What you need to do:
Take the records below from their first line through the line holding "Gas Refrigerant", and set each of those lines down exactly, without pictures.

------------------------------------------------------------------------

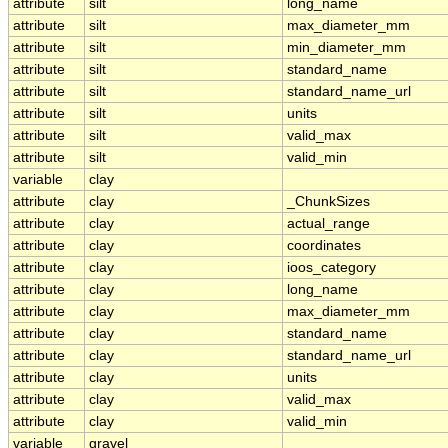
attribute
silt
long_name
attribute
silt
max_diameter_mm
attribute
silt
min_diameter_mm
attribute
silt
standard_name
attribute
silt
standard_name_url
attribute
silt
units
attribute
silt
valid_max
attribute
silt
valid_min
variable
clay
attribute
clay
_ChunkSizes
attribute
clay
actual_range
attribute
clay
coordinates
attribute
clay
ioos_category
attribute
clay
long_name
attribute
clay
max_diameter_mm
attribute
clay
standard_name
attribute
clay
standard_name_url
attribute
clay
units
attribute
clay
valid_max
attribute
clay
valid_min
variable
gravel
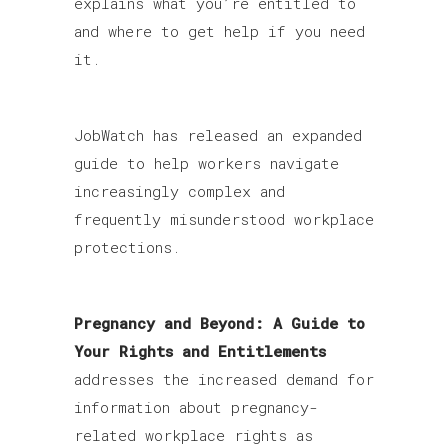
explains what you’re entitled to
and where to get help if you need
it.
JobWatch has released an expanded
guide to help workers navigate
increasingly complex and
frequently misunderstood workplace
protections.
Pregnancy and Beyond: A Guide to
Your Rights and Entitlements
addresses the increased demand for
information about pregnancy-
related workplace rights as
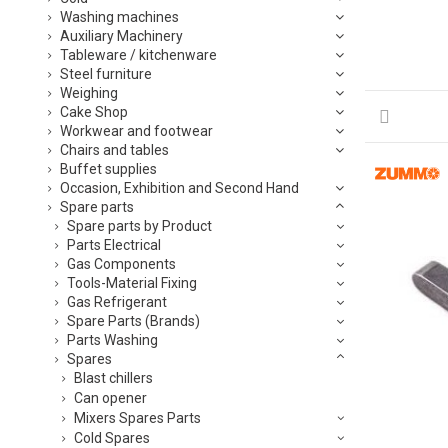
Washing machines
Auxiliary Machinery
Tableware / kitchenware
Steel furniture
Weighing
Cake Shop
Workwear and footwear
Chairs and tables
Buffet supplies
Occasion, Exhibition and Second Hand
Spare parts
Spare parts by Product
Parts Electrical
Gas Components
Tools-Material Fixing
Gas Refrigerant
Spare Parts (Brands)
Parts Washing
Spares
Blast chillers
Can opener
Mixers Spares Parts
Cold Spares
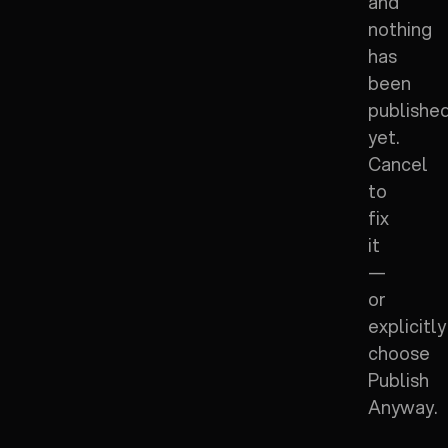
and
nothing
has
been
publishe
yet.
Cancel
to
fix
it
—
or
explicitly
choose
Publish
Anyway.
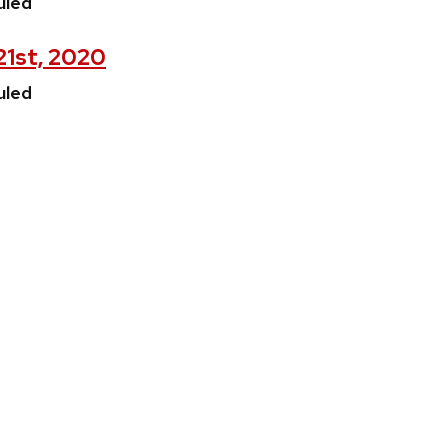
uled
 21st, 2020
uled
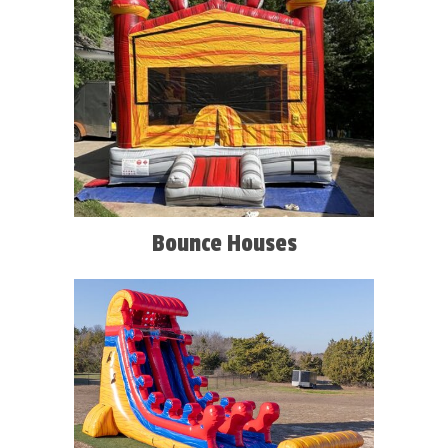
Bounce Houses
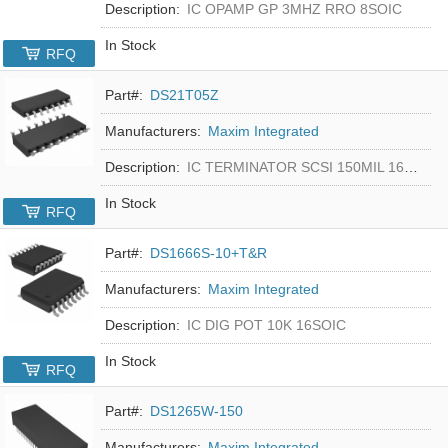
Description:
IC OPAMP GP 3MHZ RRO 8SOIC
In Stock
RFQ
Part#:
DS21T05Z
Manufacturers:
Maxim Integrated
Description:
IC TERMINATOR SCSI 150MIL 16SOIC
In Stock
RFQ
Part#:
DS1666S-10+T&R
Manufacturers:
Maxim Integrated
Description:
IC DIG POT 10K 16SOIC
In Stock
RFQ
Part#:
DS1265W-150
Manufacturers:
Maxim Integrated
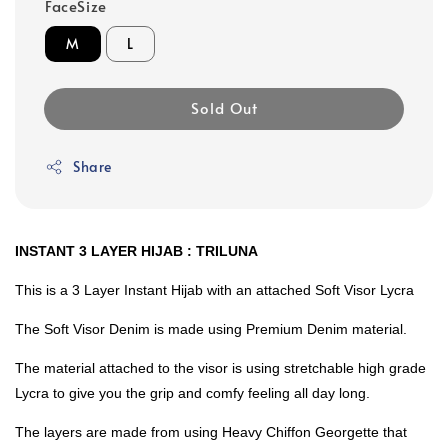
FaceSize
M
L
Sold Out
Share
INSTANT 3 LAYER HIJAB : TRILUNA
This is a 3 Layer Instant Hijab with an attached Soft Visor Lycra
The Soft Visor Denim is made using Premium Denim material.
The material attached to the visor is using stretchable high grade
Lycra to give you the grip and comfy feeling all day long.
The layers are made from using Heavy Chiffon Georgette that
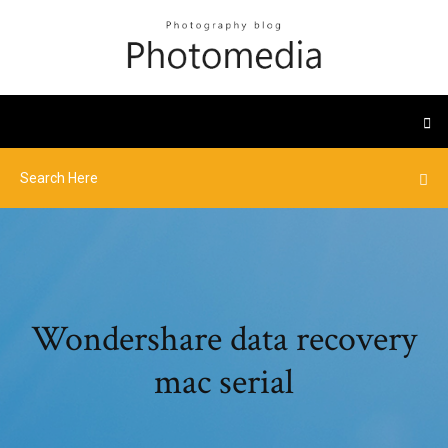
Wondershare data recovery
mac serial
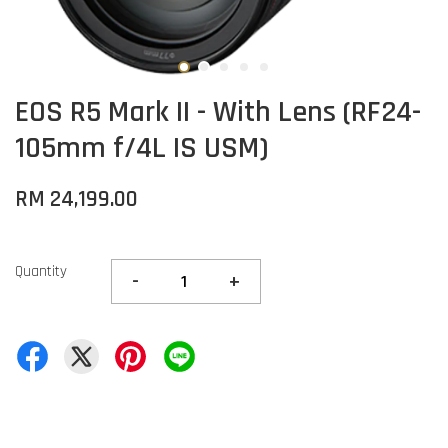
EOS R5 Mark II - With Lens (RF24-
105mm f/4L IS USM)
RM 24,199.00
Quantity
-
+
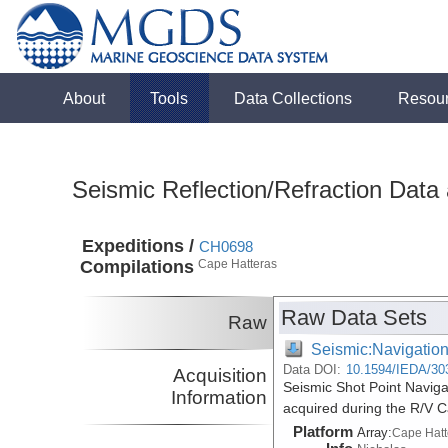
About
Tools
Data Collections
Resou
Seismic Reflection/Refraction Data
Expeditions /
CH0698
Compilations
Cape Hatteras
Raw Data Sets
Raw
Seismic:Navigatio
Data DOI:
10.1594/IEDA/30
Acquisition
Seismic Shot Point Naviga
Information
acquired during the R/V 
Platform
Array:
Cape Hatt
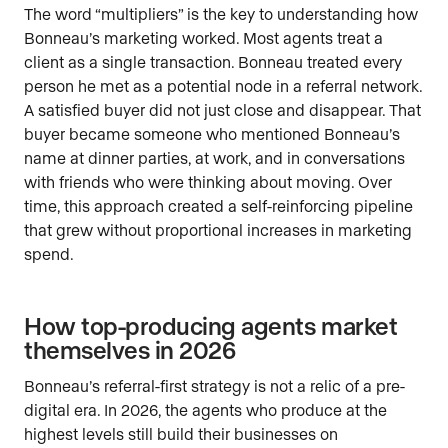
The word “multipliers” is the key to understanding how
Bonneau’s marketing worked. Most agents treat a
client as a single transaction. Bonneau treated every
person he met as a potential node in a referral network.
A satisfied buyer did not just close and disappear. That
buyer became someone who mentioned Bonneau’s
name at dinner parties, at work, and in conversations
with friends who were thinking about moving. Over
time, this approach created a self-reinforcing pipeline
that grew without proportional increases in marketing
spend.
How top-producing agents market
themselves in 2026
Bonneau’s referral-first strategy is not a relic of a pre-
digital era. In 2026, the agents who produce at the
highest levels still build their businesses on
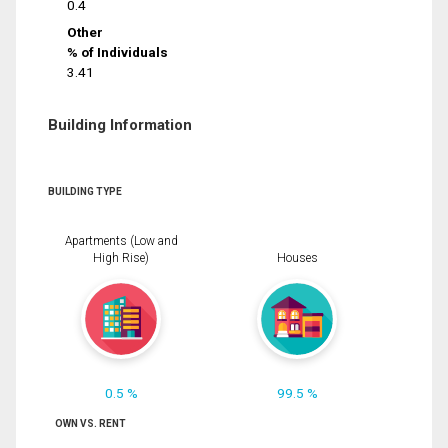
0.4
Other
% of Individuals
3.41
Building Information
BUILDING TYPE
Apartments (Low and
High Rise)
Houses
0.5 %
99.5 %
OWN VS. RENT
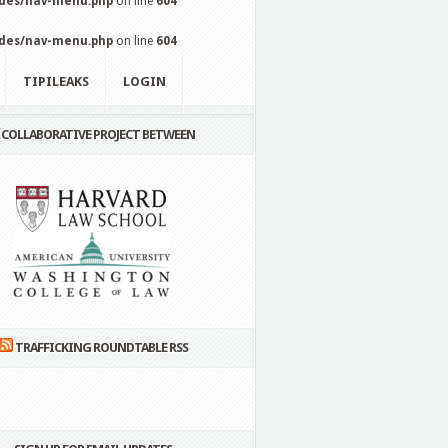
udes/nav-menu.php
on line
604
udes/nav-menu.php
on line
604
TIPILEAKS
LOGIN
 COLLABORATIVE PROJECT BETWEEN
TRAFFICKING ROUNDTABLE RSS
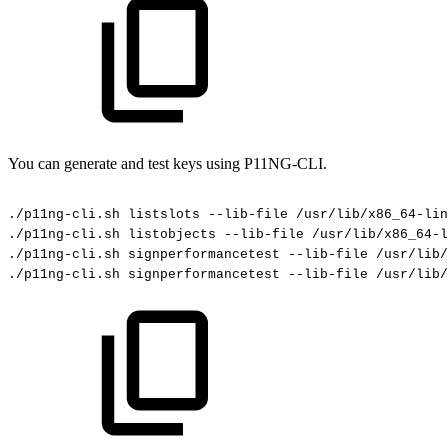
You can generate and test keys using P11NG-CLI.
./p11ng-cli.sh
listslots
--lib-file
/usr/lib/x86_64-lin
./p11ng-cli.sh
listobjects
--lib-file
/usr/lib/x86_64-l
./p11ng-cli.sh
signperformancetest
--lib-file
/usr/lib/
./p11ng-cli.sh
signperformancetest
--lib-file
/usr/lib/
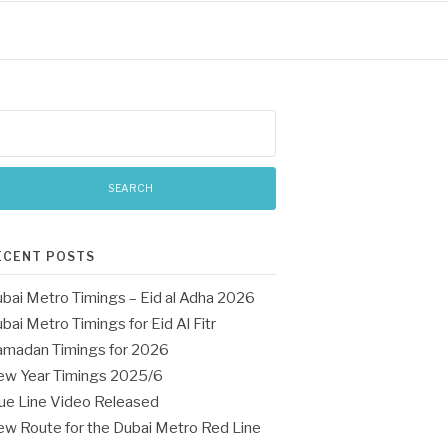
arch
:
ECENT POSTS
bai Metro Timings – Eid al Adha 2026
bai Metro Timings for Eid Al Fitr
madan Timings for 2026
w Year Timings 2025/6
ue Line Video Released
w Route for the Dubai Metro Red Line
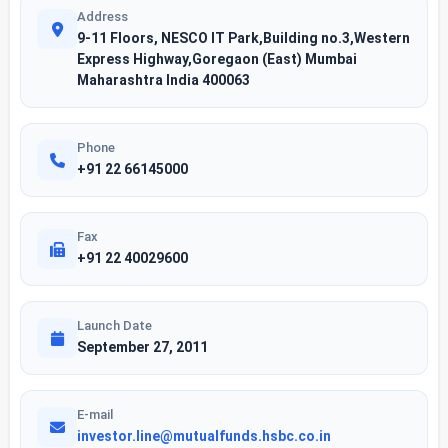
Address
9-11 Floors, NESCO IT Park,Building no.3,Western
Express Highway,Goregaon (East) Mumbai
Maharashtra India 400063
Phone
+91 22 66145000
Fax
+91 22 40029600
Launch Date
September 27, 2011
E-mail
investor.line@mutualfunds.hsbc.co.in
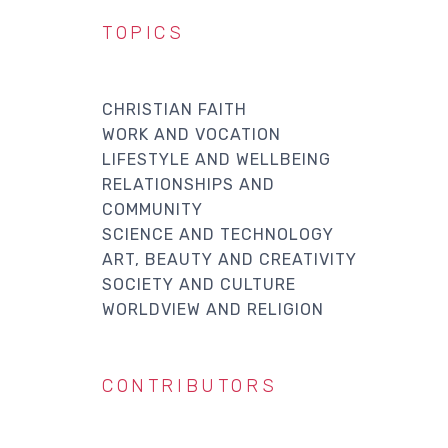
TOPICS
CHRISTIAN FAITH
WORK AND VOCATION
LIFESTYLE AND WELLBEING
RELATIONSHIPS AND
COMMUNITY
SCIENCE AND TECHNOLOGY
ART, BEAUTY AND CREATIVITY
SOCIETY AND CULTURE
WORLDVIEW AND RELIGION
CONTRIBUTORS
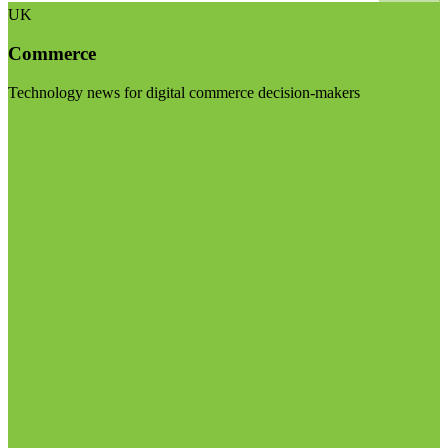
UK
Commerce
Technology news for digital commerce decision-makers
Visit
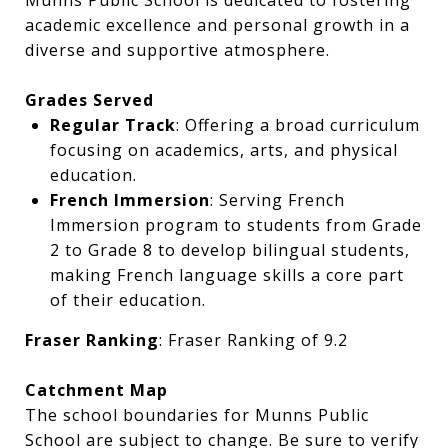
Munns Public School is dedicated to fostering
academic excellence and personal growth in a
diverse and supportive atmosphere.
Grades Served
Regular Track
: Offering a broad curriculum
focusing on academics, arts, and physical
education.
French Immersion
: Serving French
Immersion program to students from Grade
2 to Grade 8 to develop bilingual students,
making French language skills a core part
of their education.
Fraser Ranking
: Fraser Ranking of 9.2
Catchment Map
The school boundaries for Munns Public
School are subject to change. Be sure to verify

------------------------------------------------------------------------

Exercise response:
attribute
silt
long_name
attribute
silt
max_diameter_mm
attribute
silt
min_diameter_mm
attribute
silt
standard_name
attribute
silt
standard_name_url
attribute
silt
units
attribute
silt
valid_max
attribute
silt
valid_min
variable
clay
attribute
clay
_ChunkSizes
attribute
clay
actual_range
attribute
clay
coordinates
attribute
clay
ioos_category
attribute
clay
long_name
attribute
clay
max_diameter_mm
attribute
clay
standard_name
attribute
clay
standard_name_url
attribute
clay
units
attribute
clay
valid_max
attribute
clay
valid_min
variable
gravel
explains what you’re entitled to
and where to get help if you need
it.
JobWatch has released an expanded
guide to help workers navigate
increasingly complex and
frequently misunderstood workplace
protections.
Pregnancy and Beyond: A Guide to
Your Rights and Entitlements
addresses the increased demand for
information about pregnancy-
related workplace rights as
Washing machines
Auxiliary Machinery
Tableware / kitchenware
Steel furniture
Weighing
Cake Shop
Workwear and footwear
Chairs and tables
Buffet supplies
Occasion, Exhibition and Second Hand
Spare parts
Spare parts by Product
Parts Electrical
Gas Components
Tools-Material Fixing
Gas Refrigerant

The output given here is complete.